Deep Neural Networks (DNNs) for Business Data

Deep neural networks approximate complex functions of the form
\(f_\theta : \mathbb{R}^p \to\) (for binary classification) by composing affine transformations and non-linear activation functions.

A feedforward network with \(L\) layers has the recursive form \[ h^{(0)} = x, \quad h^{(\ell)} = \sigma\big(W^{(\ell)} h^{(\ell-1)} + b^{(\ell)}\big),\ \ell = 1,\dots,L-1,\quad \hat{y} = \text{sigmoid}\big(w^{(L)} h^{(L-1)} + b^{(L)}\big) \] where:

\(W^{(\ell)}\), \(b^{(\ell)}\) are layer weights and biases.
\(\sigma(\cdot)\) is a non-linear activation (e.g. ReLU).
The final output \(\hat{y}\) is interpreted as \(P(Y=1 \mid X=x)\).

Training minimizes a loss function plus possible regularization, e.g.
binary cross-entropy with \(L_2\) penalty: \[ \mathcal{L}(\theta) = -\frac{1}{n}\sum_{i=1}^n \big[ y_i \log \hat{y}_i + (1-y_i)\log(1-\hat{y}_i) \big] + \lambda \sum_{\ell} \| W^{(\ell)} \|_2^2 \] optimized by variants of stochastic gradient descent (Adam, RMSprop, etc.).

In this lesson we:

Build a reasonably deep network for bank marketing (term-deposit subscription).
Discuss architectural choices (layers, units, activations).
Add dropout and weight regularization.
Use validation sets, early stopping, and learning curves.
Evaluate predictive performance and interpret feature effects at a high level.

We work on a tabular, business-style dataset instead of standard image benchmarks, to align with typical applied use cases.

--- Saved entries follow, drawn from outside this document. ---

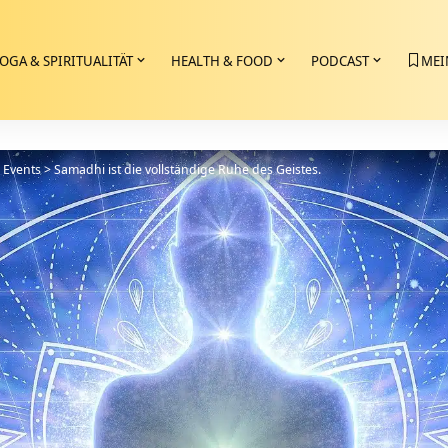
OGA & SPIRITUALITÄT
HEALTH & FOOD
PODCAST
MEI
>
Events
>
Samadhi ist die vollständige Ruhe des Geistes.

Step 1: Data import — Bank marketing dataset

We use a subset of the UCI Bank Marketing data (term-deposit subscription). Suppose you have saved a preprocessed version as raw_data/bank_marketing.csv (you can adapt the path/URL as needed).

path <- "raw_data/bank_marketing.csv"

bank <- read_csv2(path, show_col_types = FALSE)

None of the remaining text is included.